Question

A $3\text{kg}$ ball moving in rightward direction on a horizontal surface with speed $4\text{m/s}$ collides with a $4\text{kg}$ ball moving ahead of it, in rightward direction with a speed of $2\text{m/s}$. If the coefficient of restitution is $0.6$, find the final speed of $3\text{kg}$ and $4\text{kg}$ balls respectively in $\text{m/s}$.

• A. $6.67\text{m/s}$ and $8.27\text{m/s}$
• B. $1.17\text{m/s}$ and $2.27\text{m/s}$
• C. $4\text{m/s}$ and $5\text{m/s}$
• D. $2.17\text{m/s}$ and $3.37\text{m/s}$

Answer 1

The correct option is D $2.17\text{m/s}$ and $3.37\text{m/s}$


Before collision, the balls are moving with the velocities $u_1,u_2$ along the $+vex-$ direction.


After collision, let the balls be moving with velocities $v_1,v_2$ along the $+vex-$ direction as shown in the figure.
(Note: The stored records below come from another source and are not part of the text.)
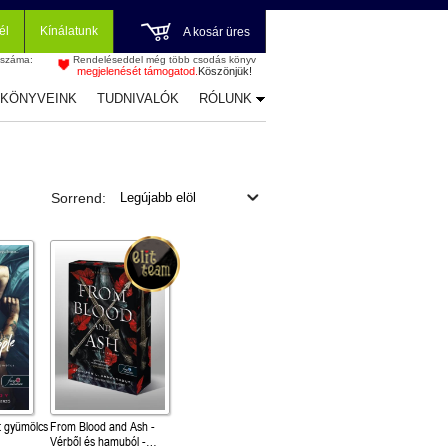
él
Kínálatunk
A kosár üres
 száma:
Rendeléseddel még több csodás könyv
megjelenését támogatod.
Köszönjük!
-KÖNYVEINK
TUDNIVALÓK
RÓLUNK
Sorrend:
tt gyümölcs
From Blood and Ash -
Vérből és hamuból -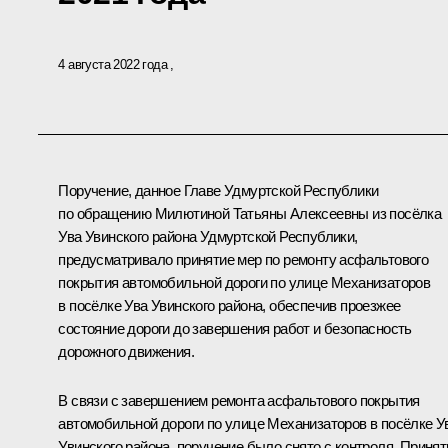
4 августа 2022 года
Поручение, данное Главе Удмуртской Республики
по обращению Милютиной Татьяны Алексеевны из посёлка
Ува Увинского района Удмуртской Республики,
предусматривало принятие мер по ремонту асфальтового
покрытия автомобильной дороги по улице Механизаторов
в посёлке Ува Увинского района, обеспечив проезжее
состояние дороги до завершения работ и безопасность
дорожного движения.
В связи с завершением ремонта асфальтового покрытия
автомобильной дороги по улице Механизаторов в посёлке У
Увинского района, поручение было снято с контроля. Принят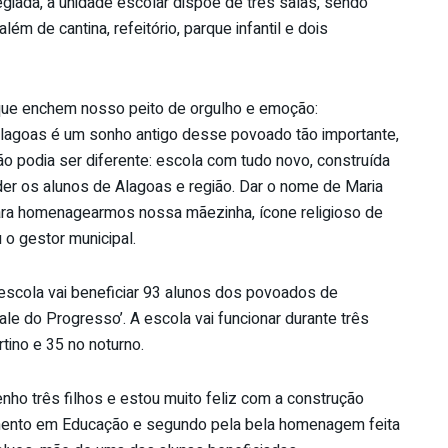
legiada, a unidade escolar dispõe de três salas, sendo
ém de cantina, refeitório, parque infantil e dois
ue enchem nosso peito de orgulho e emoção:
lagoas é um sonho antigo desse povoado tão importante,
o podia ser diferente: escola com tudo novo, construída
der os alunos de Alagoas e região. Dar o nome de Maria
ara homenagearmos nossa mãezinha, ícone religioso de
 o gestor municipal.
escola vai beneficiar 93 alunos dos povoados de
e ‘Vale do Progresso’. A escola vai funcionar durante três
tino e 35 no noturno.
ho três filhos e estou muito feliz com a construção
timento em Educação e segundo pela bela homenagem feita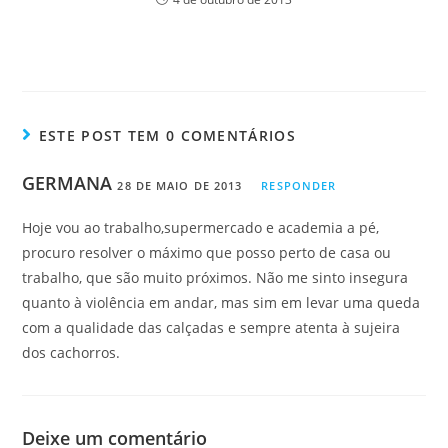
ESTE POST TEM 0 COMENTÁRIOS
GERMANA
28 DE MAIO DE 2013
RESPONDER
Hoje vou ao trabalho,supermercado e academia a pé,
procuro resolver o máximo que posso perto de casa ou
trabalho, que são muito próximos. Não me sinto insegura
quanto à violência em andar, mas sim em levar uma queda
com a qualidade das calçadas e sempre atenta à sujeira
dos cachorros.
Deixe um comentário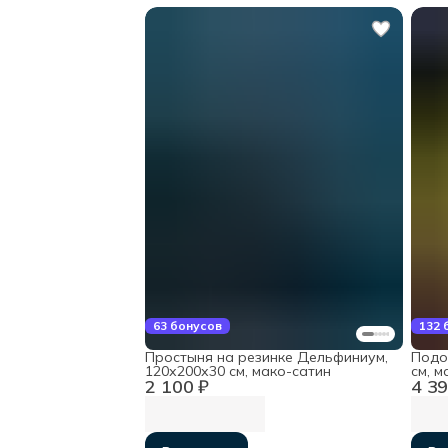
63 бонусов
132 
Простыня на резинке Дельфиниум,
Подо
120х200х30 см, мако-сатин
см, м
2 100 ₽
4 39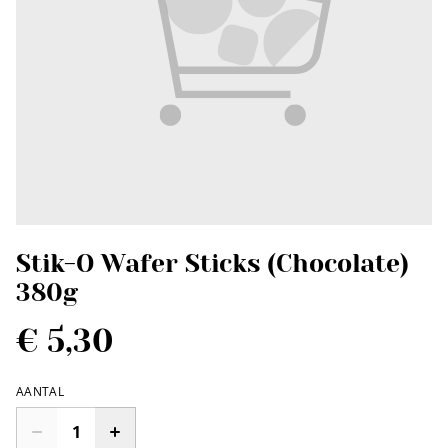
Stik-O Wafer Sticks (Chocolate)
380g
€ 5,30
AANTAL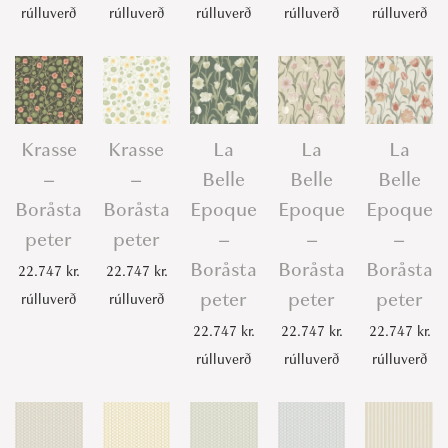
rúlluverð
rúlluverð
rúlluverð
rúlluverð
rúlluverð
Krasse
Krasse
La
La
La
–
–
Belle
Belle
Belle
Boråsta
Boråsta
Epoque
Epoque
Epoque
peter
peter
–
–
–
Boråsta
Boråsta
Boråsta
22.747
kr.
22.747
kr.
peter
peter
peter
rúlluverð
rúlluverð
22.747
kr.
22.747
kr.
22.747
kr.
rúlluverð
rúlluverð
rúlluverð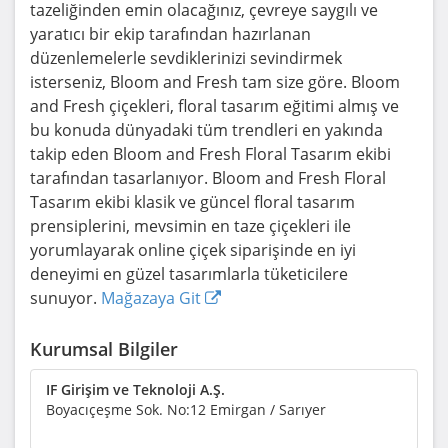
tazeliğinden emin olacağınız, çevreye saygılı ve
yaratıcı bir ekip tarafından hazırlanan
düzenlemelerle sevdiklerinizi sevindirmek
isterseniz, Bloom and Fresh tam size göre. Bloom
and Fresh çiçekleri, floral tasarım eğitimi almış ve
bu konuda dünyadaki tüm trendleri en yakında
takip eden Bloom and Fresh Floral Tasarım ekibi
tarafından tasarlanıyor. Bloom and Fresh Floral
Tasarım ekibi klasik ve güncel floral tasarım
prensiplerini, mevsimin en taze çiçekleri ile
yorumlayarak online çiçek siparişinde en iyi
deneyimi en güzel tasarımlarla tüketicilere
sunuyor.
Mağazaya Git
Kurumsal Bilgiler
IF Girişim ve Teknoloji A.Ş.
Boyacıçeşme Sok. No:12 Emirgan / Sarıyer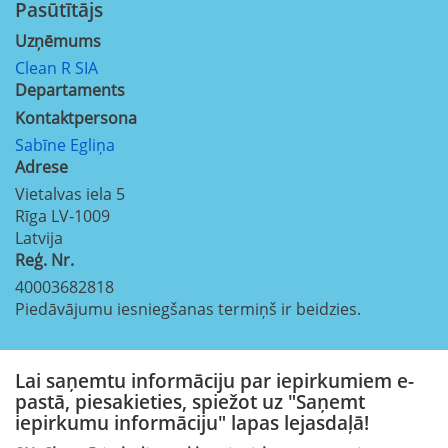
Pasūtītājs
Uzņēmums
Clean R SIA
Departaments
Kontaktpersona
Sabīne Egliņa
Adrese
Vietalvas iela 5
Rīga
LV-1009
Latvija
Reģ. Nr.
40003682818
Piedāvājumu iesniegšanas termiņš ir beidzies.
Lai saņemtu informāciju par iepirkumiem e-
pastā, piesakieties, spiežot uz "Saņemt
iepirkumu informāciju" lapas lejasdaļā!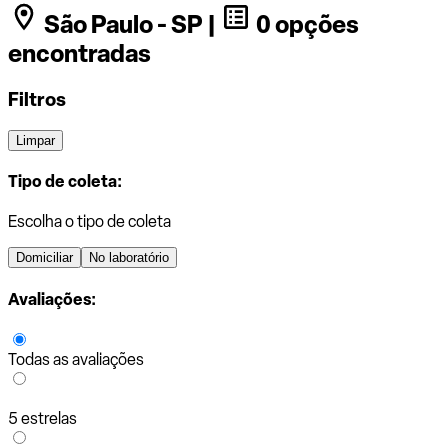
São Paulo - SP |
0 opções
encontradas
Filtros
Limpar
Tipo de coleta:
Escolha o tipo de coleta
Domiciliar
No laboratório
Avaliações:
Todas as avaliações
5 estrelas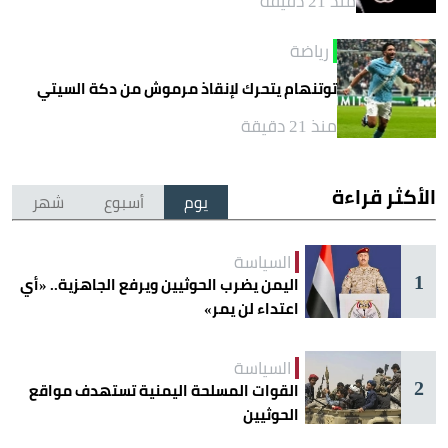
منذ 21 دقيقة
رياضة
توتنهام يتحرك لإنقاذ مرموش من دكة السيتي
منذ 21 دقيقة
الأكثر قراءة
يوم
أسبوع
شهر
السياسة
1
اليمن يضرب الحوثيين ويرفع الجاهزية.. «أي
اعتداء لن يمر»
السياسة
2
القوات المسلحة اليمنية تستهدف مواقع
الحوثيين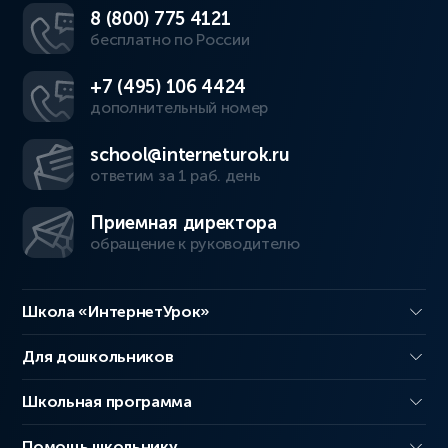
8 (800) 775 4121
бесплатно по России
+7 (495) 106 4424
дополнительный номер
school@interneturok.ru
ответим за 1 раб. день
Приемная директора
обращение к руководителю
Школа «ИнтернетУрок»
Для дошкольников
Школьная программа
Помощь школьнику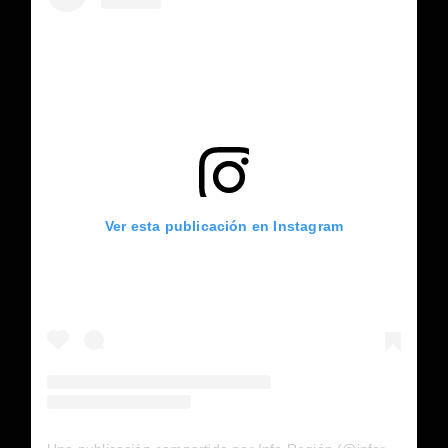
Ver esta publicación en Instagram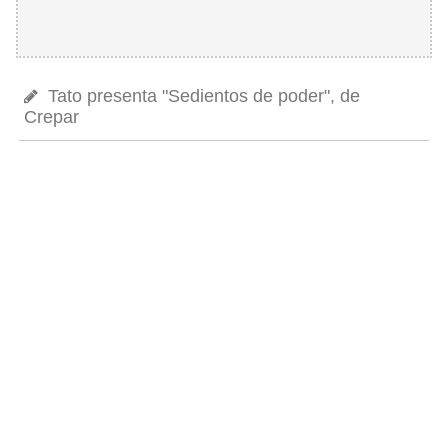
Tato presenta "Sedientos de poder", de
Crepar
Applying linear momentum conservation along $x-$ direction for the system of balls:
$P_i=P_f$
$m_1{u}_1+m_2{u}_2=m_1{v}_1+m_2{v}_2$
$3\times 4+4\times 2=3\times v_1+4\times v_2$
$\Rightarrow 3v_1+4v_2=20...\left(i\right)$

Now, $e=\frac{\text{speed of seperation}}{\text{speed of approach}}$
$\Rightarrow 0.6=\frac{v_2-v_1}{u_1-u_2}$
$\Rightarrow 0.6=\frac{v_2-v_1}{4-2}$
$\Rightarrow v_2-v_1=1.2...\left(ii\right)$

$3\times$ Eq. $\left(ii\right)+$ Eq. $\left(i\right)$ gives:
$7v_2=23.6$
$\therefore v_2=\frac{23.6}{7}=3.37\text{m/s}$

From Eq $\left(ii\right)$
$v_1=3.37-1.2=2.17\text{m/s}$
Hence $2.17\text{m/s}$ and $3.37\text{m/s}$ are the final speeds of $3\text{kg}$ and $4\text{kg}$ balls respectively.